"""

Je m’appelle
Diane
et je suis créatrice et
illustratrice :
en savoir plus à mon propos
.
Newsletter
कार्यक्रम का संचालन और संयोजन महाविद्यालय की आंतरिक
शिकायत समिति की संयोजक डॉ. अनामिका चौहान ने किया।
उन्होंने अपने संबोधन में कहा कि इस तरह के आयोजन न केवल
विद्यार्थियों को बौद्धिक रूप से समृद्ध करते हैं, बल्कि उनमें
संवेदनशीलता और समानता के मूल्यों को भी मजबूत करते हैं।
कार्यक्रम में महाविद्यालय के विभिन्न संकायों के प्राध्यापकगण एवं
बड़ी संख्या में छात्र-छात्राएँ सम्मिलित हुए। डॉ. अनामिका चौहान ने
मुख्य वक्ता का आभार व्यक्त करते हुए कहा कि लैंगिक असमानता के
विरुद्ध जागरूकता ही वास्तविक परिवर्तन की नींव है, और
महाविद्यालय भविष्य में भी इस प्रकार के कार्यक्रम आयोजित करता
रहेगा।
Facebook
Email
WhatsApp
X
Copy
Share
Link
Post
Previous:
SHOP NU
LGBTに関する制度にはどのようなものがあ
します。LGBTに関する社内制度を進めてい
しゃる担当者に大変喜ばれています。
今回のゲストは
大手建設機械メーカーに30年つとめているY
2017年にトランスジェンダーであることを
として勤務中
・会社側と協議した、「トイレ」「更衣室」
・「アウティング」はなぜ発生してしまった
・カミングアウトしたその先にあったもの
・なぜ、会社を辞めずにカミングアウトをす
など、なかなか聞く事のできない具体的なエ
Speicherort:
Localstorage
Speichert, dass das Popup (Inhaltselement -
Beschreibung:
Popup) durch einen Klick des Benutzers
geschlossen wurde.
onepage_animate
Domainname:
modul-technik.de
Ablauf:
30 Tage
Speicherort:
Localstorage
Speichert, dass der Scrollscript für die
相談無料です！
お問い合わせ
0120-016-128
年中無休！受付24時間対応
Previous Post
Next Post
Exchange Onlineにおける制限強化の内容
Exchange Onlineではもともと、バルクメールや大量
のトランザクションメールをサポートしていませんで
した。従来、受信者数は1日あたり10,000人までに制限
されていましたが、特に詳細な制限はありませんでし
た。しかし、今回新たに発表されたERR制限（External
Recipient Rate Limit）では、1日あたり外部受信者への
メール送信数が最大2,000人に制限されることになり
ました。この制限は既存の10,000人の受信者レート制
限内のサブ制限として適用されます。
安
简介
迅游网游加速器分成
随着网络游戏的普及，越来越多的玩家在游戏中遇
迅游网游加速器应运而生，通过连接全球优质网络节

"""

Search the records for the string "dass", and copy every line that holds it.

Speichert, dass das Popup (Inhaltselement -
Speichert, dass der Scrollscript für die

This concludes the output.